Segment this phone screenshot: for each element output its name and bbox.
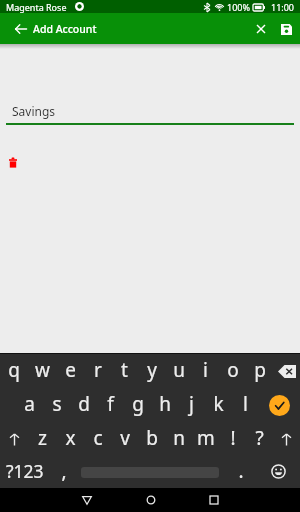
staticText: j (189, 391, 194, 417)
staticText: l (243, 391, 248, 417)
button[interactable]: e (56, 354, 84, 388)
button[interactable]: Shift (0, 422, 28, 456)
button[interactable]: r (84, 354, 111, 388)
button[interactable]: Shift (273, 422, 300, 456)
button[interactable]: Save (272, 15, 300, 43)
staticText: 11:00 (271, 1, 295, 13)
staticText: Add Account (33, 22, 97, 36)
staticText: Magenta Rose (6, 1, 67, 13)
staticText: u (173, 357, 185, 383)
button[interactable]: Backspace (273, 354, 300, 388)
button[interactable]: p (246, 354, 273, 388)
staticText: r (94, 357, 102, 383)
staticText: t (121, 357, 128, 383)
button[interactable]: q (0, 354, 28, 388)
button[interactable]: ?123 (0, 456, 50, 488)
staticText: q (8, 357, 20, 383)
staticText: Savings (12, 103, 56, 119)
button[interactable]: g (124, 388, 151, 422)
staticText: h (159, 391, 171, 417)
staticText: m (197, 425, 215, 451)
staticText: o (227, 357, 239, 383)
button[interactable]: Emoji (260, 456, 300, 488)
staticText: b (146, 425, 158, 451)
button[interactable]: t (111, 354, 138, 388)
staticText: 100% (227, 1, 250, 13)
button[interactable]: j (178, 388, 205, 422)
staticText: c (93, 425, 103, 451)
staticText: w (35, 357, 50, 383)
button[interactable]: Delete (3, 152, 23, 172)
button[interactable]: d (70, 388, 97, 422)
button[interactable]: ! (219, 422, 246, 456)
button[interactable]: h (151, 388, 178, 422)
button[interactable]: o (219, 354, 246, 388)
button[interactable]: Space (78, 456, 222, 488)
button[interactable]: Enter (259, 388, 300, 422)
button[interactable]: x (56, 422, 84, 456)
staticText: p (254, 357, 266, 383)
button[interactable]: v (111, 422, 138, 456)
button[interactable]: c (84, 422, 111, 456)
staticText: , (61, 458, 67, 484)
button[interactable]: n (165, 422, 192, 456)
staticText: v (120, 425, 130, 451)
button[interactable]: u (165, 354, 192, 388)
button[interactable]: k (205, 388, 232, 422)
staticText: g (132, 391, 144, 417)
button[interactable]: z (28, 422, 56, 456)
button[interactable]: m (192, 422, 219, 456)
button[interactable]: y (138, 354, 165, 388)
button[interactable]: ? (246, 422, 273, 456)
staticText: s (52, 391, 62, 417)
staticText: ! (230, 425, 236, 451)
staticText: y (147, 357, 157, 383)
button[interactable]: l (232, 388, 259, 422)
button[interactable]: a (15, 388, 43, 422)
button[interactable]: w (28, 354, 56, 388)
staticText: z (38, 425, 47, 451)
staticText: n (173, 425, 185, 451)
staticText: d (78, 391, 90, 417)
button[interactable]: Back (55, 488, 119, 512)
staticText: f (107, 391, 114, 417)
staticText: i (203, 357, 208, 383)
button[interactable]: Close (247, 15, 275, 43)
button[interactable]: Recents (182, 488, 245, 512)
staticText: k (213, 391, 224, 417)
button[interactable]: i (192, 354, 219, 388)
button[interactable]: s (43, 388, 70, 422)
button[interactable]: Back (6, 14, 36, 44)
button[interactable]: f (97, 388, 124, 422)
staticText: a (24, 391, 35, 417)
staticText: . (238, 458, 244, 484)
staticText: ?123 (6, 459, 44, 483)
staticText: e (65, 357, 76, 383)
button[interactable]: Home (119, 488, 182, 512)
button[interactable]: , (50, 456, 78, 488)
button[interactable]: b (138, 422, 165, 456)
staticText: x (65, 425, 76, 451)
button[interactable]: . (222, 456, 260, 488)
staticText: ? (255, 425, 264, 451)
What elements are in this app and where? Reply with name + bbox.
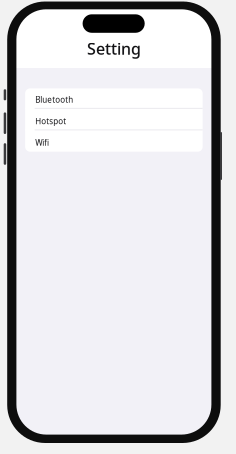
- staticText: Wifi: [35, 137, 49, 148]
- button[interactable]: Hotspot: [25, 109, 203, 129]
- staticText: Setting: [87, 38, 141, 59]
- staticText: Bluetooth: [35, 94, 73, 105]
- button[interactable]: Wifi: [25, 130, 203, 152]
- staticText: Hotspot: [35, 116, 66, 126]
- button[interactable]: Bluetooth: [25, 88, 203, 108]
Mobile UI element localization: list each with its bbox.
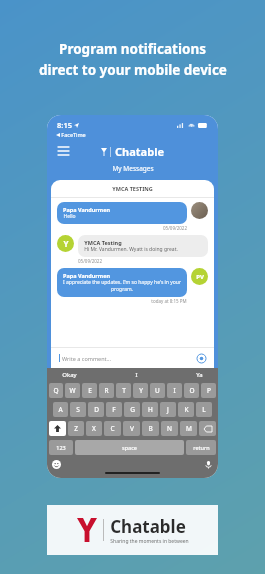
staticText: Z: [74, 424, 78, 433]
staticText: D: [94, 405, 99, 414]
button[interactable]: I: [130, 371, 143, 379]
staticText: X: [92, 424, 96, 433]
staticText: 05/09/2022: [78, 258, 102, 264]
staticText: return: [193, 444, 210, 451]
button[interactable]: Y: [57, 235, 74, 252]
button[interactable]: R: [99, 383, 114, 398]
button[interactable]: Q: [49, 383, 63, 398]
button[interactable]: U: [150, 383, 165, 398]
button[interactable]: G: [124, 402, 140, 417]
staticText: B: [148, 424, 153, 433]
button[interactable]: E: [82, 383, 97, 398]
staticText: Papa Vandurmen: [63, 272, 110, 279]
staticText: Ya: [196, 371, 203, 379]
button[interactable]: F: [106, 402, 122, 417]
button[interactable]: S: [70, 402, 86, 417]
button[interactable]: P: [201, 383, 216, 398]
staticText: O: [189, 386, 195, 395]
staticText: FaceTime: [61, 131, 86, 138]
staticText: I appreciate the updates. I'm so happy h…: [63, 279, 181, 293]
staticText: M: [186, 424, 192, 433]
button[interactable]: Papa Vandurmen: [57, 202, 187, 224]
button[interactable]: Ya: [191, 371, 208, 379]
button[interactable]: Okay: [57, 371, 82, 379]
staticText: space: [122, 444, 137, 451]
staticText: I: [173, 386, 176, 395]
staticText: V: [130, 424, 134, 433]
button[interactable]: O: [184, 383, 199, 398]
button[interactable]: X: [86, 421, 102, 436]
staticText: P: [207, 386, 211, 395]
staticText: Q: [53, 386, 59, 395]
staticText: W: [69, 386, 76, 395]
button[interactable]: T: [116, 383, 131, 398]
staticText: A: [58, 405, 63, 414]
staticText: YMCA TESTING: [112, 185, 153, 192]
staticText: F: [112, 405, 116, 414]
button[interactable]: N: [161, 421, 178, 436]
button[interactable]: J: [160, 402, 176, 417]
staticText: today at 8:15 PM: [151, 298, 187, 304]
button[interactable]: return: [186, 440, 216, 455]
staticText: Sharing the moments in between: [110, 538, 189, 545]
button[interactable]: PV: [191, 268, 208, 285]
button[interactable]: L: [196, 402, 212, 417]
staticText: R: [104, 386, 109, 395]
staticText: 123: [56, 444, 66, 451]
staticText: J: [167, 405, 169, 414]
staticText: S: [76, 405, 80, 414]
staticText: E: [88, 386, 92, 395]
button[interactable]: space: [75, 440, 184, 455]
button[interactable]: Shift: [49, 421, 66, 436]
button[interactable]: Z: [68, 421, 84, 436]
staticText: Hi Mr. Vandurmen. Wyatt is doing great.: [84, 246, 178, 253]
button[interactable]: Backspace: [199, 421, 216, 436]
button[interactable]: M: [180, 421, 197, 436]
staticText: 8:15: [57, 120, 72, 130]
button[interactable]: D: [88, 402, 104, 417]
staticText: Chatable: [115, 144, 164, 159]
staticText: I: [135, 371, 138, 379]
staticText: Write a comment...: [62, 355, 111, 362]
staticText: U: [155, 386, 160, 395]
staticText: G: [130, 405, 135, 414]
button[interactable]: K: [178, 402, 194, 417]
staticText: Program notifications: [59, 40, 206, 58]
staticText: Hello: [63, 213, 76, 220]
button[interactable]: Y: [133, 383, 148, 398]
staticText: N: [167, 424, 172, 433]
staticText: 05/09/2022: [163, 225, 187, 231]
button[interactable]: 123: [49, 440, 73, 455]
button[interactable]: YMCA Testing: [78, 235, 208, 257]
staticText: H: [148, 405, 153, 414]
staticText: C: [110, 424, 115, 433]
button[interactable]: I: [167, 383, 182, 398]
staticText: L: [202, 405, 206, 414]
staticText: Okay: [62, 371, 77, 379]
staticText: T: [122, 386, 126, 395]
button[interactable]: Send: [197, 354, 206, 363]
staticText: My Messages: [112, 164, 154, 173]
staticText: direct to your mobile device: [39, 61, 227, 79]
button[interactable]: Avatar: [191, 202, 208, 219]
staticText: Y: [139, 386, 143, 395]
staticText: YMCA Testing: [84, 239, 122, 246]
button[interactable]: Write a comment...: [51, 348, 214, 368]
button[interactable]: C: [104, 421, 121, 436]
button[interactable]: Dictate: [204, 460, 213, 469]
staticText: PV: [196, 273, 204, 281]
button[interactable]: B: [142, 421, 159, 436]
button[interactable]: A: [53, 402, 68, 417]
button[interactable]: Menu: [55, 143, 71, 159]
staticText: K: [184, 405, 189, 414]
button[interactable]: V: [123, 421, 140, 436]
staticText: Papa Vandurmen: [63, 206, 110, 213]
button[interactable]: Emoji: [52, 460, 61, 469]
staticText: Y: [63, 238, 69, 249]
button[interactable]: W: [65, 383, 80, 398]
button[interactable]: H: [142, 402, 158, 417]
staticText: Chatable: [110, 515, 186, 538]
button[interactable]: Papa Vandurmen: [57, 268, 187, 297]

*Task requirements*
The answer must be a single number: the count of lines in the data that include the word "Papa".

*Finished exercise*
4